While mother nature has led the postponement or cancellation of three of the Hawks’ last five games, it was not a worry over spring break where the Hawks went 6-3 at the Gene Cusic Collegiate Classic in Fort Myers, Fla.
Over the course of the five-day trip, the Hawks faced six teams including Knox College, Plymouth State University and Colby College and used the games played to gain experience for the remainder of their season.
“Our pitching and defense was outstanding in Florida,” Head Coach Matt Griffiths said. “Early in the season, those two aspects are what you want to see.”
The Hawks started off the Classic by defeating Wisconsin Lutheran College 5-2 and moving on to Knox College, winning by a score of 10-1. Second-year hurler Chris Chismar started off the tournament for the Hawks by striking out nine batters and allowing one hit in his five scoreless innings of work.
On March 21 the team continued the tournament by losing two games to Otterbein College, which dropped their record to .500. During the double header the Hawks bats, which scored 13 runs against Colby College the day before, dropped off as the team lost 5-3 and 3-1.
“That’s what Florida is all about,” Griffiths said. “It’s all about finding inefficiencies. Overall though, I was happy with the way we played.”
First-year starter Andrew Grann said the team did well during the tournament and believed the trip offered a glimpse at the quality of players across the roster.
“We did well overall,” Grann said. “We showed depth at each position and that we can compete…We can put at least two guys at every position and they’re going to do just fine.”
Griffiths said the team’s pitching and defense paved the way for the team’s record in Florida and will provide the team with a “backbone” for the remainder of the season.
During the tournament, third-year pitcher John Schmidt struck out four Colby College batters, first-year Mike Pastorino earned his first college win against Plymouth State University and fourth-year hurler Brett Harrison worked five innings against Western Connecticut State University, holding the Colonials to three hits.
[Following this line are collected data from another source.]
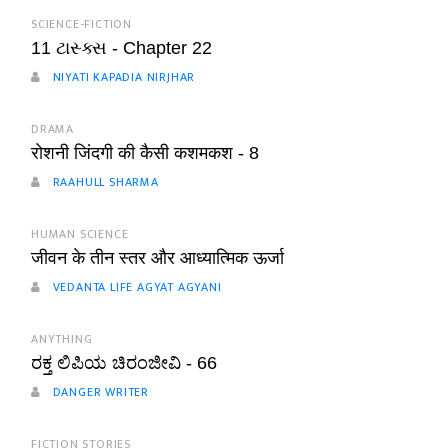
SCIENCE-FICTION
11 ટાસ્ક્સ - Chapter 22
NIYATI KAPADIA NIRJHAR
DRAMA
रोशनी जिंदगी की कैसी कशमकश - 8
RAAHULL SHARMA
HUMAN SCIENCE
जीवन के तीन स्तर और आध्यात्मिक ऊर्जा
VEDANTA LIFE AGYAT AGYANI
ANYTHING
ರಕ್ತ ಲಿಪಿಯ ಚಿರಂಜೀವಿ - 66
DANGER WRITER
FICTION STORIES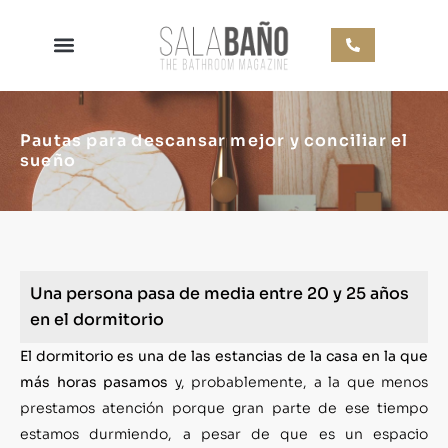
Pautas para descansar mejor y conciliar el
sueño
Una persona pasa de media entre 20 y 25 años
en el dormitorio
El dormitorio es una de las estancias de la casa en la que
más horas pasamos
y, probablemente, a la que menos
prestamos atención porque gran parte de ese tiempo
estamos durmiendo, a pesar de que es un espacio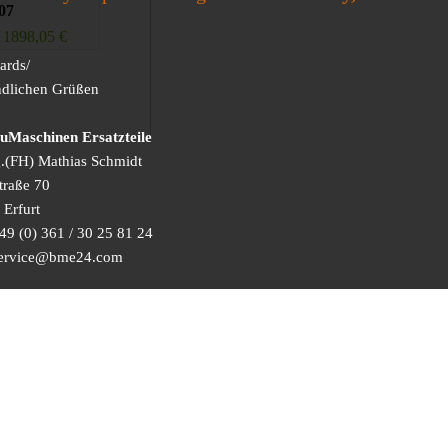
07
1898,05
€
ards/
ndlichen Grüßen
Maschinen Ersatzteile
g.(FH) Mathias Schmidt
traße 70
Erfurt
49 (0) 361 / 30 25 81 24
 service@bme24.com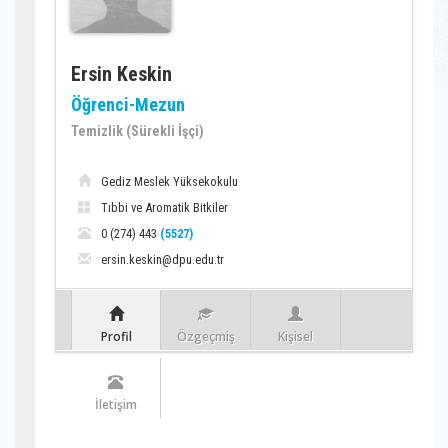
Ersin Keskin
Öğrenci-Mezun
Temizlik (Sürekli İşçi)
Gediz Meslek Yüksekokulu
Tıbbi ve Aromatik Bitkiler
0 (274) 443
(5527)
ersin.keskin@dpu.edu.tr
Profil
Özgeçmiş
Kişisel
İletişim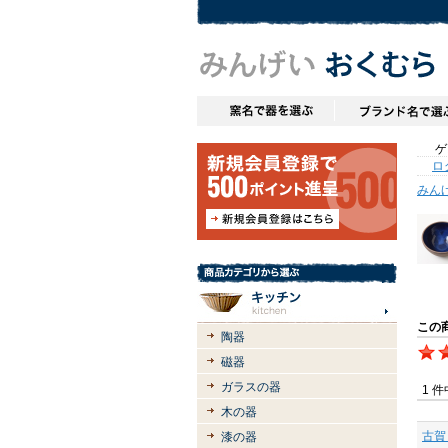
ゲス
ロ
みん
この
陶器
磁器
ガラスの器
1 
木の器
古賀
漆の器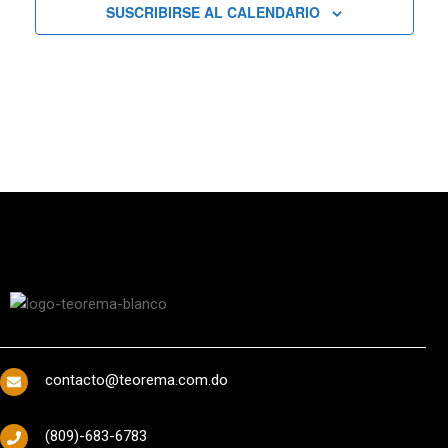
SUSCRIBIRSE AL CALENDARIO
contacto@teorema.com.do
(809)-683-6783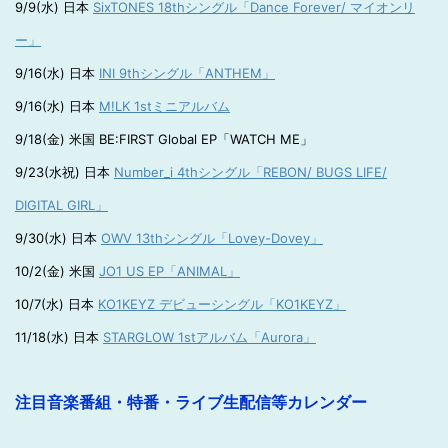
9/9(水) 日本
SixTONES 18thシングル「Dance Forever/ マイオンリ
ー」
9/16(水) 日本
INI 9thシングル「ANTHEM」
9/16(水) 日本
M!LK 1stミニアルバム
9/18(金) 米国 BE:FIRST Global EP「WATCH ME」
9/23(水祝) 日本
Number_i 4thシングル「REBON/ BUGS LIFE/
DIGITAL GIRL」
9/30(水) 日本
OWV 13thシングル「Lovey-Dovey」
10/2(金) 米国
JO1 US EP「ANIMAL」
10/7(水) 日本
KO1KEYZ デビューシングル「KO1KEYZ」
11/18(水) 日本
STARGLOW 1stアルバム「Aurora」
注目音楽番組・特番・ライブ生配信等カレンダー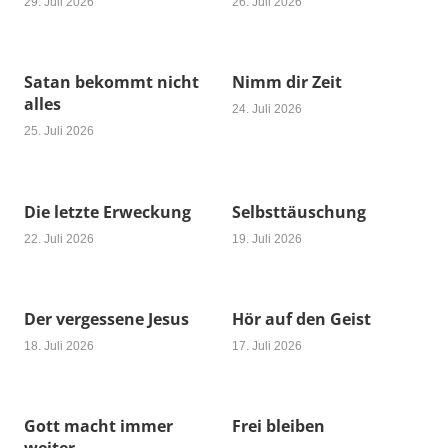
29. Juli 2026
26. Juli 2026
Satan bekommt nicht
Nimm dir Zeit
alles
24. Juli 2026
25. Juli 2026
Die letzte Erweckung
Selbsttäuschung
22. Juli 2026
19. Juli 2026
Der vergessene Jesus
Hör auf den Geist
18. Juli 2026
17. Juli 2026
Gott macht immer
Frei bleiben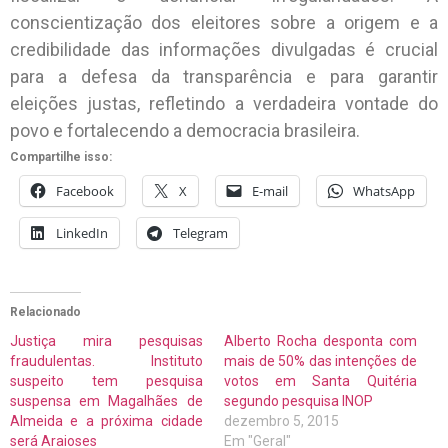
conscientização dos eleitores sobre a origem e a
credibilidade das informações divulgadas é crucial
para a defesa da transparência e para garantir
eleições justas, refletindo a verdadeira vontade do
povo e fortalecendo a democracia brasileira.
Compartilhe isso:
Facebook
X
E-mail
WhatsApp
LinkedIn
Telegram
Relacionado
Justiça mira pesquisas
Alberto Rocha desponta com
fraudulentas. Instituto
mais de 50% das intenções de
suspeito tem pesquisa
votos em Santa Quitéria
suspensa em Magalhães de
segundo pesquisa INOP
Almeida e a próxima cidade
dezembro 5, 2015
será Araioses
Em "Geral"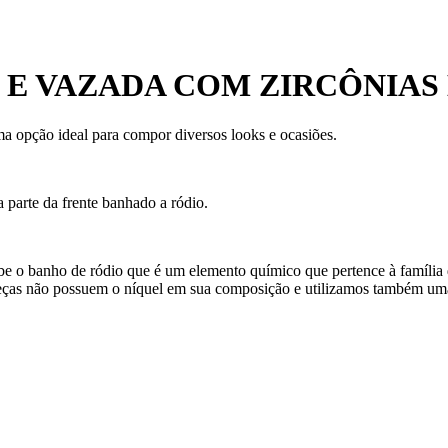
E VAZADA COM ZIRCÔNIAS
ma opção ideal para compor diversos looks e ocasiões.
 parte da frente banhado a ródio.
ebe o banho de ródio que é um elemento químico que pertence à família 
eças não possuem o níquel em sua composição e utilizamos também uma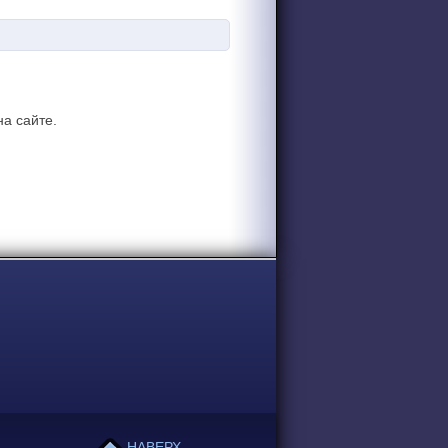
а сайте.
НАВЕРХ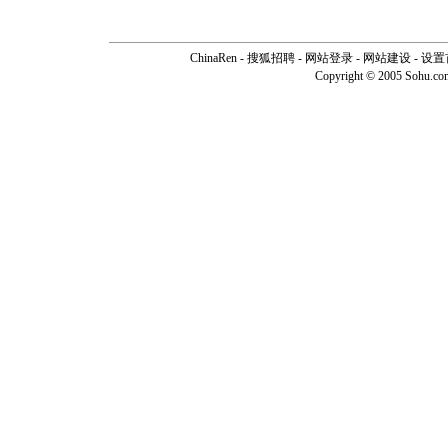
ChinaRen
-
搜狐招聘
-
网站登录
- 网站建设 -
设置
Copyright © 2005 Sohu.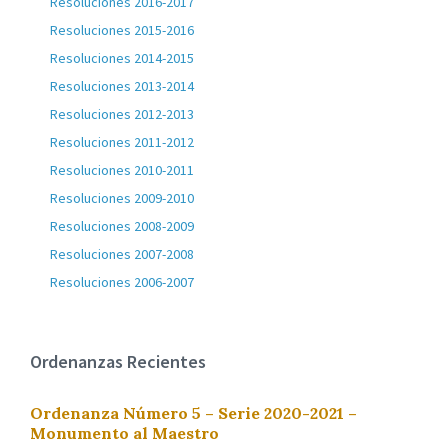
Resoluciones 2016-2017
Resoluciones 2015-2016
Resoluciones 2014-2015
Resoluciones 2013-2014
Resoluciones 2012-2013
Resoluciones 2011-2012
Resoluciones 2010-2011
Resoluciones 2009-2010
Resoluciones 2008-2009
Resoluciones 2007-2008
Resoluciones 2006-2007
Ordenanzas Recientes
Ordenanza Número 5 – Serie 2020-2021 –
Monumento al Maestro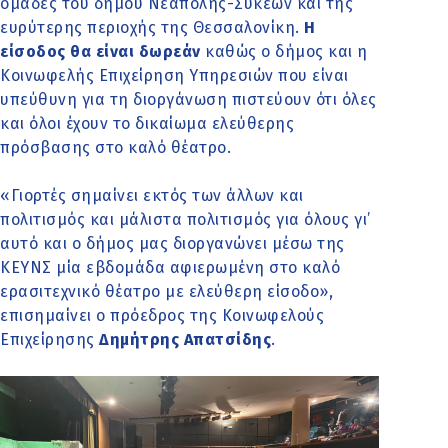
ομάδες του δήμου Νεάπολης-Συκεών και της
ευρύτερης περιοχής της Θεσσαλονίκη.
Η
είσοδος θα είναι δωρεάν
καθώς ο δήμος και η
Κοινωφελής Επιχείρηση Υπηρεσιών που είναι
υπεύθυνη για τη διοργάνωση πιστεύουν ότι όλες
και όλοι έχουν το δικαίωμα ελεύθερης
πρόσβασης στο καλό θέατρο.
«Γιορτές σημαίνει εκτός των άλλων και
πολιτισμός και μάλιστα πολιτισμός για όλους γι’
αυτό και ο δήμος μας διοργανώνει μέσω της
ΚΕΥΝΣ μία εβδομάδα αφιερωμένη στο καλό
ερασιτεχνικό θέατρο με ελεύθερη είσοδο»,
επισημαίνει ο πρόεδρος της Κοινωφελούς
Επιχείρησης
Δημήτρης Απατσίδης
.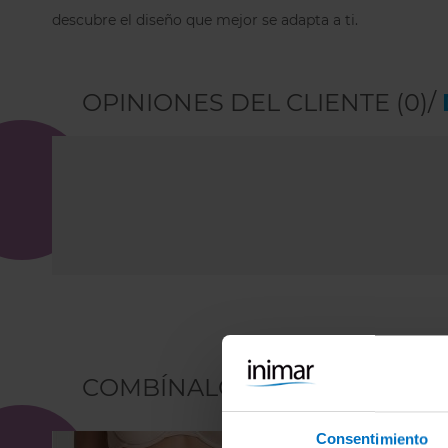
descubre el diseño que mejor se adapta a ti.
OPINIONES DEL CLIENTE (0)/
COMBÍNALO CON
Consentimiento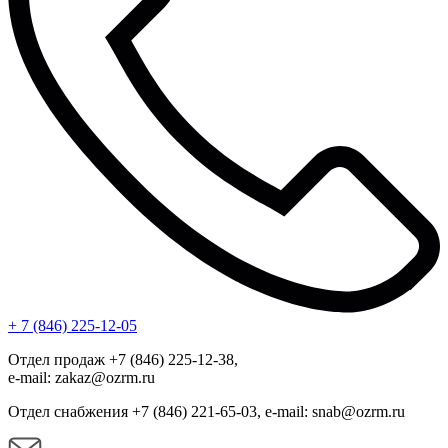
+ 7 (846) 225-12-05
Отдел продаж +7 (846) 225-12-38,
e-mail: zakaz@ozrm.ru
Отдел снабжения +7 (846) 221-65-03, e-mail: snab@ozrm.ru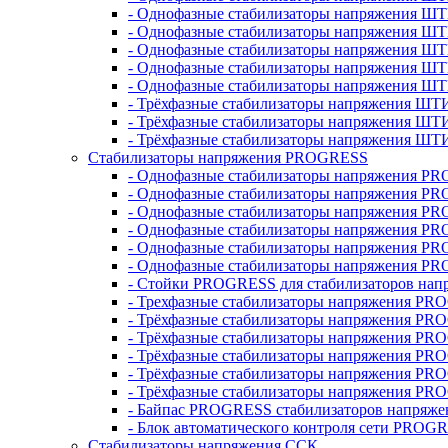
- Однофазные стабилизаторы напряжения ШТ
- Однофазные стабилизаторы напряжения Ш
- Однофазные стабилизаторы напряжения Ш
- Однофазные стабилизаторы напряжения Ш
- Однофазные стабилизаторы напряжения Ш
- Трёхфазные стабилизаторы напряжения ШТ
- Трёхфазные стабилизаторы напряжения ШТ
- Трёхфазные стабилизаторы напряжения ШТ
Стабилизаторы напряжения PROGRESS
- Однофазные стабилизаторы напряжения P
- Однофазные стабилизаторы напряжения P
- Однофазные стабилизаторы напряжения P
- Однофазные стабилизаторы напряжения P
- Однофазные стабилизаторы напряжения PR
- Однофазные стабилизаторы напряжения P
- Стойки PROGRESS для стабилизаторов нап
- Трехфазные стабилизаторы напряжения PR
- Трёхфазные стабилизаторы напряжения PR
- Трёхфазные стабилизаторы напряжения PR
- Трёхфазные стабилизаторы напряжения PR
- Трёхфазные стабилизаторы напряжения PR
- Трёхфазные стабилизаторы напряжения PR
- Байпас PROGRESS стабилизаторов напряже
- Блок автоматического контроля сети PROG
Стабилизаторы напряжения ССК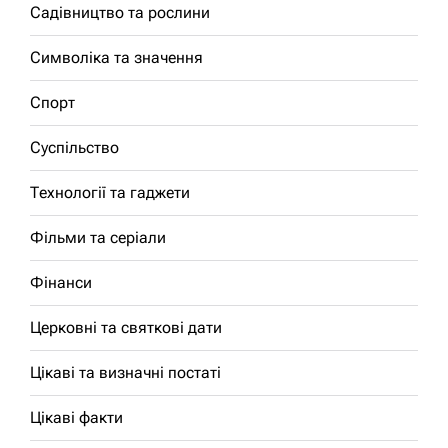
Садівництво та рослини
Символіка та значення
Спорт
Суспільство
Технології та гаджети
Фільми та серіали
Фінанси
Церковні та святкові дати
Цікаві та визначні постаті
Цікаві факти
Griffiths said that while the team’s pitching and defense were strong points of the trip, he was not surprised that the Hawks’ bats needed time to adjust.
“During the first couple of games hitting is all about adjusting,” Griffiths said. “They need to get used to timing and velocity.”
Griffiths believed the trip offered each player a bit of playing time, which would allow them to evaluate aspects of their game that needed attention.
“Every experience in a game teaches you what your strengths and weaknesses are,” Griffiths said. “It helps players identify what they need to work on and get better at it by working on it at practice.”
While the team came out of the tournament with more wins than losses, Griffiths said there are always lessons to learn from every game.
“We will learn more from failure than success,” Griffiths said. “Every mistake is a chance to get better…We welcome these kinds of things to work on it and get better so the team we put on the field next day is better than the one we put out the last day.”